CERC norms: ‘Market coupling’ mechanism for spot power market gets a leg-up

By: |
February 19, 2021 5:15 AM

Analysts said the new regulations will help increase the share of spot power in electricity purchased by discoms and large industrial consumers.

The move is seen to dent the market dominance of the Indian Energy Exchange (IEX), where currently around 94% of the spot market transactions take place and catalyse formation of new exchanges.The move is seen to dent the market dominance of the Indian Energy Exchange (IEX), where currently around 94% of the spot market transactions take place and catalyse formation of new exchanges.

The Central Electricity Regulatory Commission (CERC) has introduced the ‘market coupling’ mechanism for spot power trading, a move which could align spot prices within same geographical areas and time slots, and encourage exchanges to attract consumers via improved quality of supply, payment flexibility, etc.

The move is seen to dent the market dominance of the Indian Energy Exchange (IEX), where currently around 94% of the spot market transactions take place and catalyse formation of new exchanges.

A competitive market might also increase the options of discoms and other consumers when it comes to purchasing spot power according to their requirements. Effectively, they might be able to cut costs.

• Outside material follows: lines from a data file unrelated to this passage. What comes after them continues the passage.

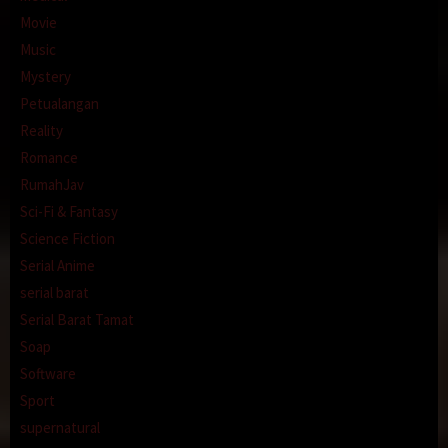
Movie
Music
Mystery
Petualangan
Reality
Romance
RumahJav
Sci-Fi & Fantasy
Science Fiction
Serial Anime
serial barat
Serial Barat Tamat
Soap
Software
Sport
supernatural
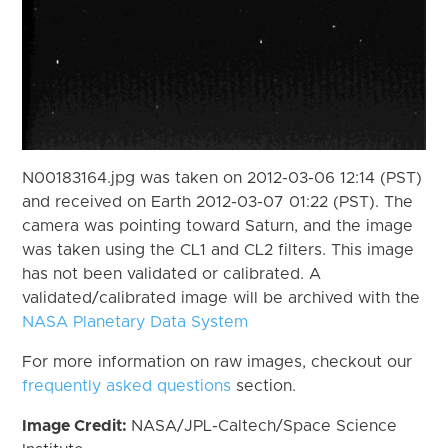
N00183164.jpg was taken on 2012-03-06 12:14 (PST)
and received on Earth 2012-03-07 01:22 (PST). The
camera was pointing toward Saturn, and the image
was taken using the CL1 and CL2 filters. This image
has not been validated or calibrated. A
validated/calibrated image will be archived with the
NASA Planetary Data System
For more information on raw images, checkout our
frequently asked questions
section.
Image Credit:
NASA/JPL-Caltech/Space Science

Analysts said the new regulations will help increase the share of spot power in electricity purchased by discoms and large industrial consumers.

Currently, short-term power market comprise barely 10% of total electricity procured in the country while the balance of generation is consumed by discoms and other large consumers through long-term contracts with generators and short-term intra-state transactions. Between FY10 and FY20, the volume of short-term transactions of electricity increased annually at 8% while gross electricity generation increased 6% every year.

In its latest power market regulation, the CERC also capped the transaction fee charged by the exchanges to two paise per unit. Though the rate is similar to the current margin levels earned by exchanges, the role of the regulator was restricted to oversight under the old regulations while the board of exchanges would determine the margins.

“These regulations shall come into force from the date to be separately notified by the Commission,” the CERC said. The new norms would likely be implemented only once the Supreme Court gives the final judgment on the Sebi-CERC case, analysts pointed out. The two regulators have moved the apex court to ascertain who will regulate electricity derivatives trading.

Through the market coupling approach, orders received from multiple power exchanges will be combined and cleared by a common algorithm, resulting in a single price for the same delivery periods and geographies. “Once market coupling is applied, exchanges would be reduced to bid aggregators, which in turn would diminish the competitive advantages enjoyed by the IEX,” analysts at DAM Capital pointed.

The new regulations are also seen to be significantly reducing the entry barriers for new entrants in the exchange space, challenging IEX’s domination. Apart from IEX, the only other power exchange existing in the country is PXIL. Pranurja Solutions, promoted by BSE, PTC and ICICI Bank, is also currently procuring the necessary approvals for setting up another power exchange.

“The price differences between the two exchanges are used by participants to compute the notional gains and losses on a daily basis, which in turn determines whether to continue participation on both the exchanges or not,” Prabhajit Kumar Sarkar, CEO, PXIL, told FE. “The fear of different prices has led market participants flock to only one exchange, giving it the advantage of higher liquidity,” Sarkar added.